The fix was never a new framework. It was operational discipline written down where everyone could read it. Test suites. Runbooks. Smoke tests. Verification scripts. The lift wasn’t in inventing new tools. It was in agreeing on what done meant and refusing to call something done until it passed.
The contrarian bet
Here’s what I think is the easy bet to miss right now.
Coker’s three gaps will eventually become VC-funded categories. Inference observability will get its Datadog. Agent orchestration will get its Spinnaker. End-to-end evaluation will get something — maybe two or three things — that finally does for AI what unit tests did for code. The market will sort it out. Some bets will pay off. Most won’t. The category-defining product for each of these gaps doesn’t exist yet, which is exactly why VCs are paying attention.
But the teams that pull ahead aren’t waiting for the category-defining product. They’re building the operational layer with what they already have.
And the operational primitive we keep returning to — across hundreds of customer trajectories and a year of audits — is a markdown file with a rubric and a bash verification script at the bottom.
That’s not a slogan. It’s what survives load. The sophistication isn’t in the format. It’s in what the document encodes: what “done” means, how to evaluate against it, what to do when it falls short, when to stop trying. We call this a runbook because the older shape it most resembles is the operations runbook on the wall behind a NOC. But it’s also a test suite. And a spec. And a quality gate. And a refusal to call something done until it passes.
The contrast is funny. The industry is racing to build increasingly elaborate agent frameworks — graph planners, multi-agent orchestrators, memory layers, MCP everything — while the most reliable primitive in our toolbox is plain text with a checker. Markdown works with every agent. It’s version-controlled. It’s diffable. It’s reviewable in a pull request. It doesn’t need a runtime. It’s the lightest possible structure that still encodes the operational discipline a dark factory actually requires.
The dark factory is coming. The lights are going off in software the way they went off in manufacturing. But Oshino doesn’t run because the robots are smart. It runs because the deterministic decision layer around them never lets a bad part through.
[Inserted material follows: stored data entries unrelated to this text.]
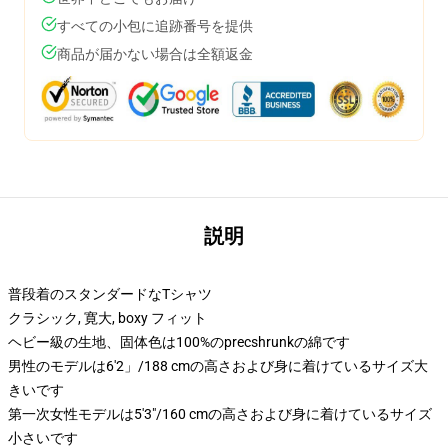
すべての小包に追跡番号を提供
商品が届かない場合は全額返金
説明
普段着のスタンダードなTシャツ
クラシック, 寛大, boxy フィット
ヘビー級の生地、固体色は100%のprecshrunkの綿です
男性のモデルは6'2」/188 cmの高さおよび身に着けているサイズ大
きいです
第一次女性モデルは5'3"/160 cmの高さおよび身に着けているサイズ
小さいです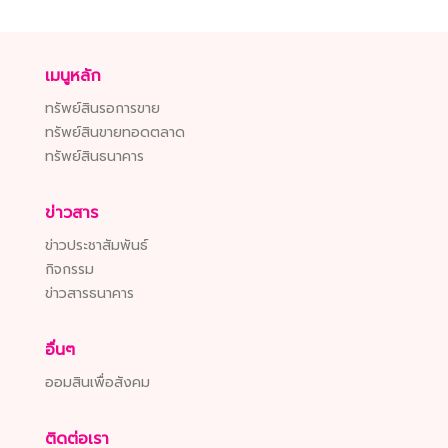
เมนูหลัก
ทรัพย์สินรอการขาย
ทรัพย์สินขายทอดตลาด
ทรัพย์สินธนาคาร
ข่าวสาร
ข่าวประชาสัมพันธ์
กิจกรรม
ข่าวสารธนาคาร
อื่นๆ
ออมสินเพื่อสังคม
ติดต่อเรา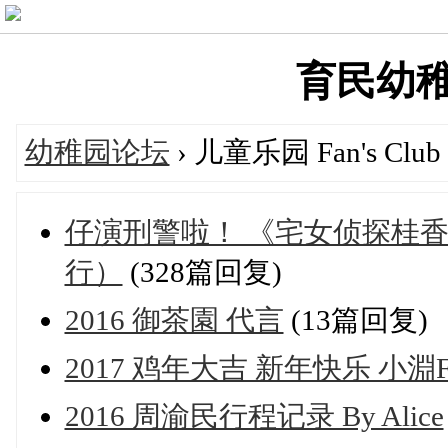
育民幼稚園'
幼稚园论坛
› 儿童乐园 Fan's Club
仔演刑警啦！ 《宅女侦探桂香》定档
行）
(328篇回复)
2016 御茶園 代言
(13篇回复)
2017 鸡年大吉 新年快乐 小淵
2016 周渝民行程记录 By Alice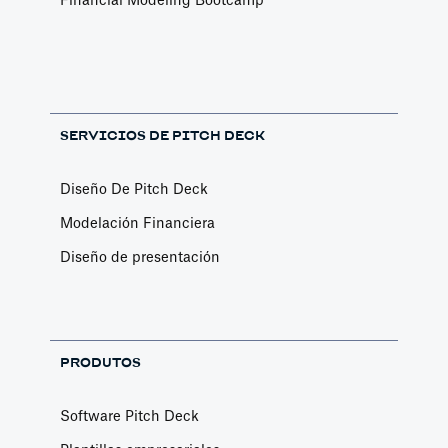
Financial Modeling Bootcamp
SERVICIOS DE PITCH DECK
Diseño De Pitch Deck
Modelación Financiera
Diseño de presentación
PRODUTOS
Software Pitch Deck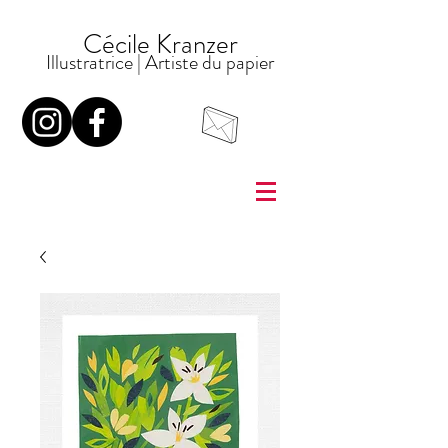
Cécile Kranzer
Illustratrice
| Artiste du
papier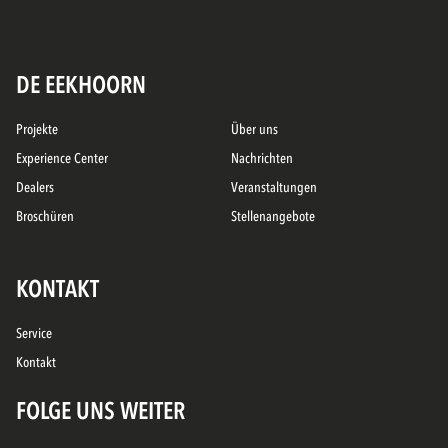
DE EEKHOORN
Projekte
Über uns
Experience Center
Nachrichten
Dealers
Veranstaltungen
Broschüren
Stellenangebote
KONTAKT
Service
Kontakt
FOLGE UNS WEITER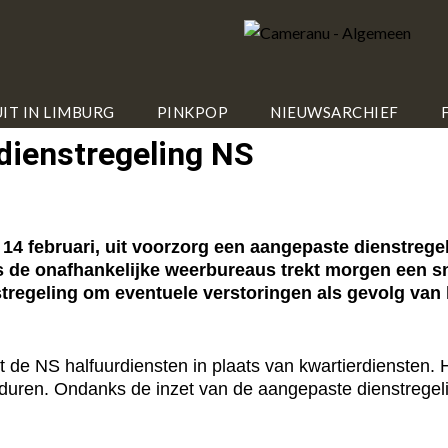
IT IN LIMBURG
PINKPOP
NIEUWSARCHIEF
dienstregeling NS
4 februari, uit voorzorg een aangepaste dienstregel
 de onafhankelijke weerbureaus trekt morgen een s
stregeling om eventuele verstoringen als gevolg van
t de NS halfuurdiensten in plaats van kwartierdiensten. H
r duren. Ondanks de inzet van de aangepaste dienstregel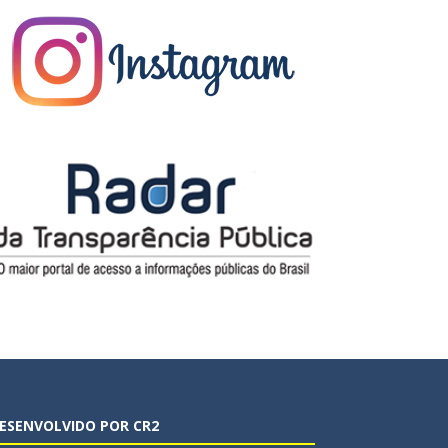
ESENVOLVIDO POR CR2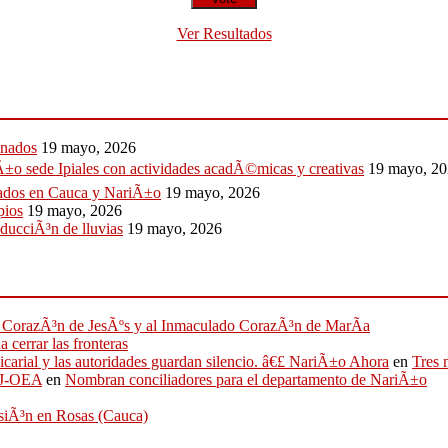
Ver Resultados
onados
19 mayo, 2026
Ã±o sede Ipiales con actividades acadÃ©micas y creativas
19 mayo, 2
llados en Cauca y NariÃ±o
19 mayo, 2026
pios
19 mayo, 2026
educciÃ³n de lluvias
19 mayo, 2026
ado CorazÃ³n de JesÃºs y al Inmaculado CorazÃ³n de MarÃ­a
 cerrar las fronteras
sicarial y las autoridades guardan silencio. â€£ NariÃ±o Ahora
en
Tres 
IFJ-OEA
en
Nombran conciliadores para el departamento de NariÃ±o
osiÃ³n en Rosas (Cauca)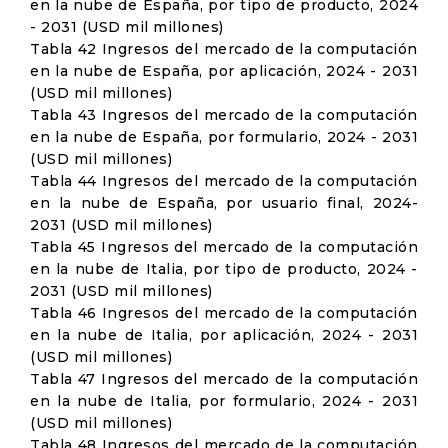
en la nube de España, por tipo de producto, 2024
- 2031 (USD mil millones)
Tabla 42 Ingresos del mercado de la computación
en la nube de España, por aplicación, 2024 - 2031
(USD mil millones)
Tabla 43 Ingresos del mercado de la computación
en la nube de España, por formulario, 2024 - 2031
(USD mil millones)
Tabla 44 Ingresos del mercado de la computación
en la nube de España, por usuario final, 2024-
2031 (USD mil millones)
Tabla 45 Ingresos del mercado de la computación
en la nube de Italia, por tipo de producto, 2024 -
2031 (USD mil millones)
Tabla 46 Ingresos del mercado de la computación
en la nube de Italia, por aplicación, 2024 - 2031
(USD mil millones)
Tabla 47 Ingresos del mercado de la computación
en la nube de Italia, por formulario, 2024 - 2031
(USD mil millones)
Tabla 48 Ingresos del mercado de la computación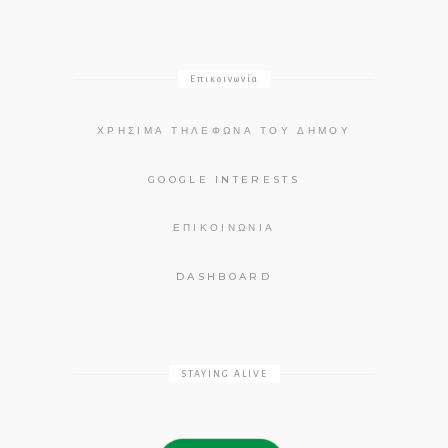
Επικοινωνία
ΧΡΉΣΙΜΑ ΤΗΛΈΦΩΝΑ ΤΟΥ ΔΉΜΟΥ
GOOGLE INTERESTS
ΕΠΙΚΟΙΝΩΝΊΑ
DASHBOARD
STAYING ALIVE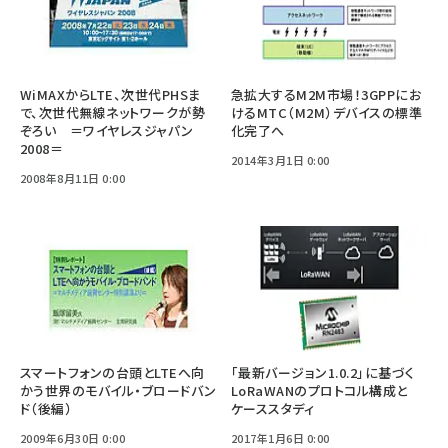
WiMAXからLTE、次世代PHSま
急拡大するM2M市場！3GPPにお
で、次世代無線ネットワークが勢
けるMTC（M2M）デバイスの標準
ぞろい ＝ワイヤレスジャパン
化完了へ
2008＝
2014年3月1日 0:00
2008年8月11日 0:00
スマートフォンの台頭とLTEへ向
「最新バージョン1.0.2」に基づく
かう世界のモバイル・ブロードバン
LoRaWANのプロトコル構成と
ド（後編）
ケーススタディ
2009年6月30日 0:00
2017年1月6日 0:00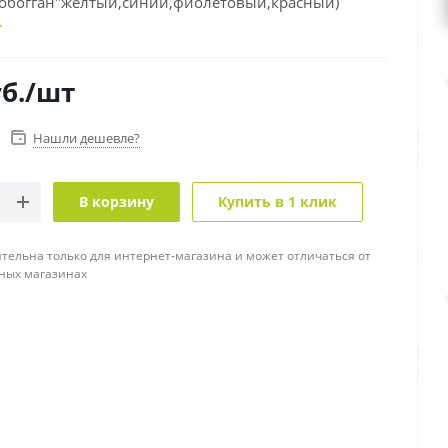
Тобогган"желтый,синий,фиолетовый,красный)
б.
/шт
Нашли дешевле?
В корзину
Купить в 1 клик
тельна только для интернет-магазина и может отличаться от
ных магазинах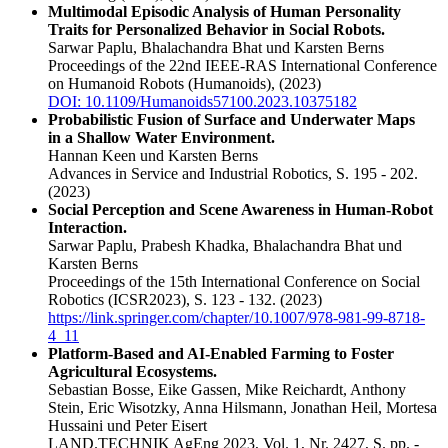
Multimodal Episodic Analysis of Human Personality
Traits for Personalized Behavior in Social Robots.
Sarwar Paplu, Bhalachandra Bhat und Karsten Berns
Proceedings of the 22nd IEEE-RAS International Conference
on Humanoid Robots (Humanoids),
(2023)
DOI: 10.1109/Humanoids57100.2023.10375182
Probabilistic Fusion of Surface and Underwater Maps
in a Shallow Water Environment.
Hannan Keen und Karsten Berns
Advances in Service and Industrial Robotics, S. 195 - 202.
(2023)
Social Perception and Scene Awareness in Human-Robot
Interaction.
Sarwar Paplu, Prabesh Khadka, Bhalachandra Bhat und
Karsten Berns
Proceedings of the 15th International Conference on Social
Robotics (ICSR2023), S. 123 - 132.
(2023)
https://link.springer.com/chapter/10.1007/978-981-99-8718-
4_11
Platform-Based and AI-Enabled Farming to Foster
Agricultural Ecosystems.
Sebastian Bosse, Eike Gassen, Mike Reichardt, Anthony
Stein, Eric Wisotzky, Anna Hilsmann, Jonathan Heil, Mortesa
Hussaini und Peter Eisert
LAND.TECHNIK AgEng 2023, Vol. 1, Nr. 2427, S. pp. -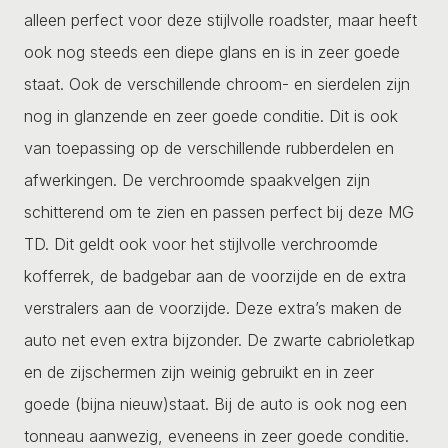
alleen perfect voor deze stijlvolle roadster, maar heeft
ook nog steeds een diepe glans en is in zeer goede
staat. Ook de verschillende chroom- en sierdelen zijn
nog in glanzende en zeer goede conditie. Dit is ook
van toepassing op de verschillende rubberdelen en
afwerkingen. De verchroomde spaakvelgen zijn
schitterend om te zien en passen perfect bij deze MG
TD. Dit geldt ook voor het stijlvolle verchroomde
kofferrek, de badgebar aan de voorzijde en de extra
verstralers aan de voorzijde. Deze extra’s maken de
auto net even extra bijzonder. De zwarte cabrioletkap
en de zijschermen zijn weinig gebruikt en in zeer
goede (bijna nieuw)staat. Bij de auto is ook nog een
tonneau aanwezig, eveneens in zeer goede conditie.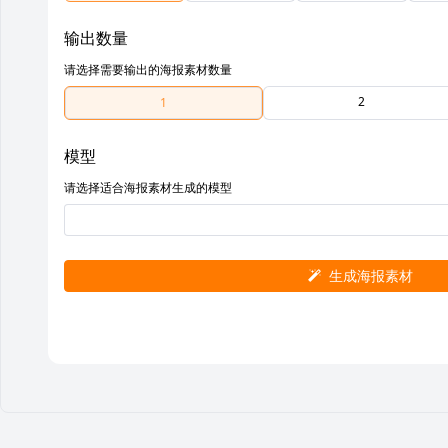
输出数量
请选择需要输出的海报素材数量
2
1
模型
请选择适合海报素材生成的模型
生成海报素材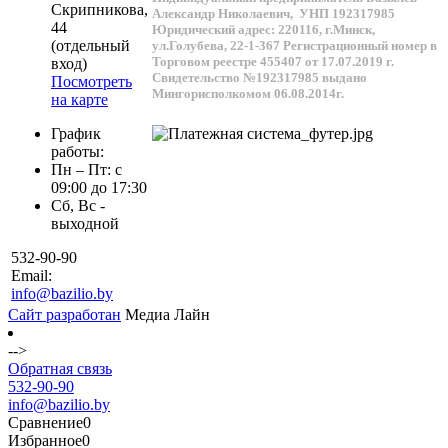
Скрипникова,
Александр Николаевич,
УНП 192317985
44
Юридический адрес: 220116, г.Минск,
(отдельный
ул.Голубева, 22-1-367
Регистрационный номер в
Торговом реестре 455407 от 17.07.2019 г.
вход)
Свидетельство №192317985 выдано
Посмотреть
Мингорисполкомом 06.08.2014г.
на карте
График
работы:
Пн – Пт: с
09:00 до 17:30
Сб, Вс -
выходной
532-90-90
Email:
info@bazilio.by
Сайт разработан
Медиа Лайн
-->
Обратная связь
532-90-90
info@bazilio.by
Сравнение
0
Избранное
0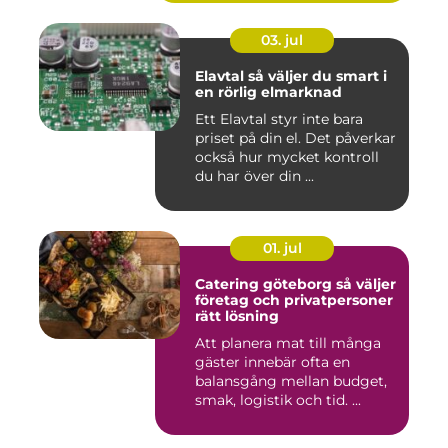
03. jul
Elavtal så väljer du smart i
en rörlig elmarknad
Ett Elavtal styr inte bara
priset på din el. Det påverkar
också hur mycket kontroll
du har över din ...
01. jul
Catering göteborg så väljer
företag och privatpersoner
rätt lösning
Att planera mat till många
gäster innebär ofta en
balansgång mellan budget,
smak, logistik och tid. ...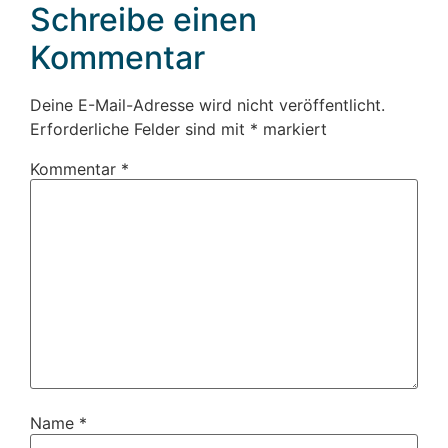
Schreibe einen
Kommentar
Deine E-Mail-Adresse wird nicht veröffentlicht.
Erforderliche Felder sind mit
*
markiert
Kommentar
*
Name
*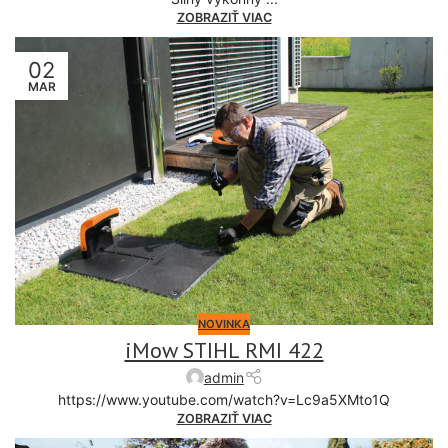
ZOBRAZIŤ VIAC
02
MAR
NOVINKA
iMow STIHL RMI 422
admin
https://www.youtube.com/watch?v=Lc9a5XMto1Q
ZOBRAZIŤ VIAC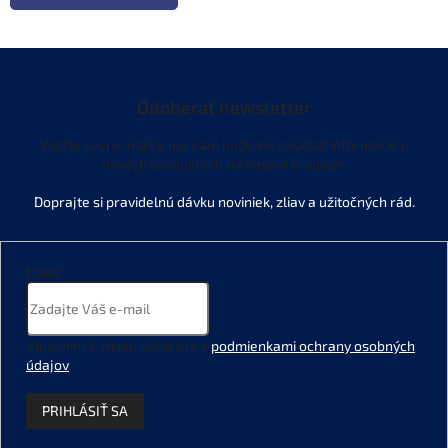
Odoberať newsletter
Vložte svoj e-mail a my Vám budeme zasielať informácie o
nových produktoch na našom e-shope.
Email
Vložením e-mailu súhlasíte s
podmienkami ochrany osobných
údajov
.
PRIHLÁSIŤ SA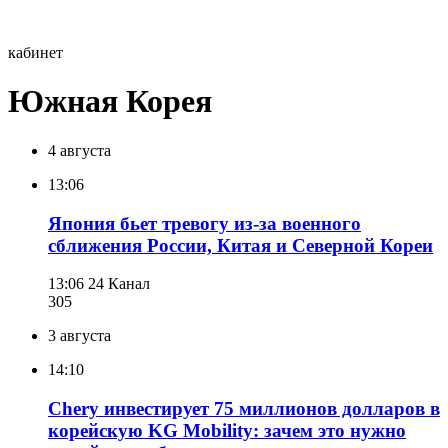
кабинет
Южная Корея
4 августа
13:06
Япония бьет тревогу из-за военного
сближения России, Китая и Северной Кореи
13:06
24 Канал
305
3 августа
14:10
Chery инвестирует 75 миллионов долларов в
корейскую KG Mobility: зачем это нужно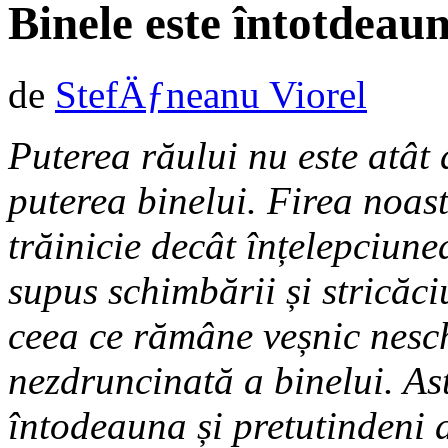
Binele este întotdeau
de
StefÄƒneanu Viorel
Puterea răului nu este atât
puterea binelui. Firea noas
trăinicie decât înțelepciun
supus schimbării și stricăci
ceea ce rămâne veșnic nesch
nezdruncinată a binelui. As
întodeauna și pretutindeni 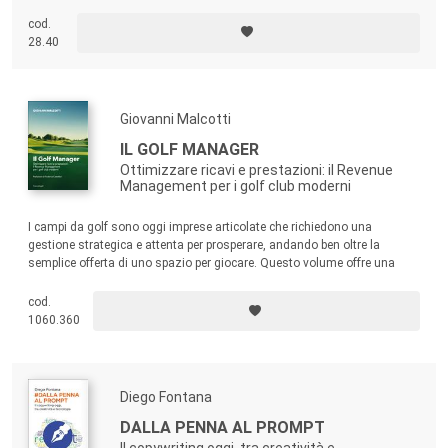
commerce manager. “Alice Morrone offre gli strumenti per interpretare al
meglio la figura chiave dell’e-commerce manager” (Davide Casaleggio,
cod.
CEO Casaleggio e Associati).
28.40
Giovanni Malcotti
IL GOLF MANAGER
Ottimizzare ricavi e prestazioni: il Revenue
Management per i golf club moderni
I campi da golf sono oggi imprese articolate che richiedono una
gestione strategica e attenta per prosperare, andando ben oltre la
semplice offerta di uno spazio per giocare. Questo volume offre una
guida completa pensata per fornire agli operatori del settore golfistico gli
strumenti e le conoscenze necessarie per navigare nel complesso
cod.
panorama gestionale moderno.
1060.360
Diego Fontana
DALLA PENNA AL PROMPT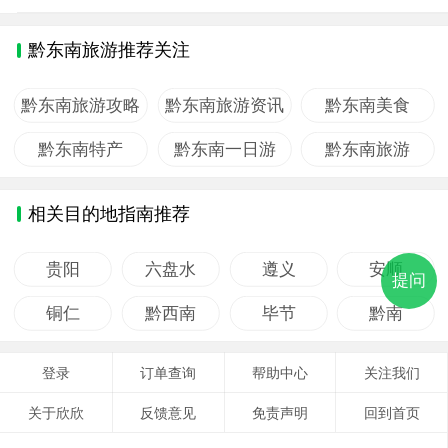
黔东南旅游推荐关注
黔东南旅游攻略
黔东南旅游资讯
黔东南美食
黔东南特产
黔东南一日游
黔东南旅游
相关目的地指南推荐
贵阳
六盘水
遵义
安顺
提问
铜仁
黔西南
毕节
黔南
登录
订单查询
帮助中心
关注我们
关于欣欣
反馈意见
免责声明
回到首页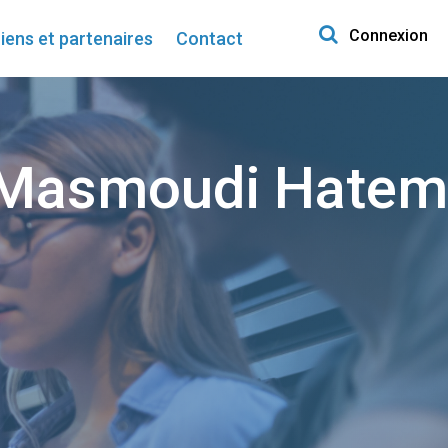
Search for:
Connexion
iens et partenaires
Contact
Masmoudi Hatem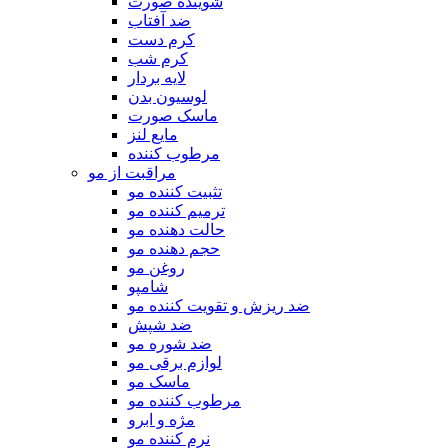
شوینده صورت
ضد آفتاب
کرم دست
کرم شب
لایه بردار
لوسیون بدن
ماسک صورت
مایع لنز
مرطوب کننده
مراقبت از مو
تثبیت کننده مو
ترمیم کننده مو
حالت دهنده مو
حجم دهنده مو
روغن مو
شامپو
ضد ریزش و تقویت کننده مو
ضد شپش
ضد شوره مو
لوازم برقی مو
ماسک مو
مرطوب کننده مو
مژه و ابرو
نرم کننده مو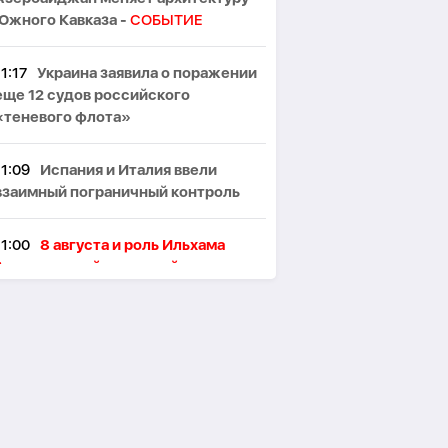
Южного Кавказа -
СОБЫТИЕ
11:17
Украина заявила о поражении
еще 12 судов российского
«теневого флота»
11:09
Испания и Италия ввели
взаимный пограничный контроль
11:00
8 августа и роль Ильхама
Алиева: от войны к новой
архитектуре региона -
АНАЛИТИКА
10:47
В Европе задержали 78
участников крупной сети
перевозчиков нелегальных
мигрантов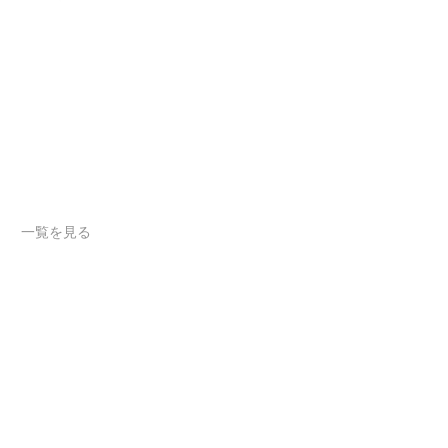
一覧を見る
If you’re building the AI version of that — and if you’re shipping agents into production, you are, whether you’re using that vocabulary or not — the operational half of the stack is your problem. Not Coker’s category-defining vendor. Not next quarter’s better orchestration framework. Yours. This week.
You need four pieces. The dashboard, which most teams already have. The runbook, which does the operational lift underneath. The PR, which is the artifact the team reviews and merges. And — bluntly — the eval. That’s your brake pedal.
Build those four. The rest of the stack can be half-built indefinitely.
What I keep wondering is where the ceiling is. If a markdown file with a checker is good enough for everything we’ve thrown at it so far, where does it break — and what does an agent task look like when plain text and a bash script stop being enough?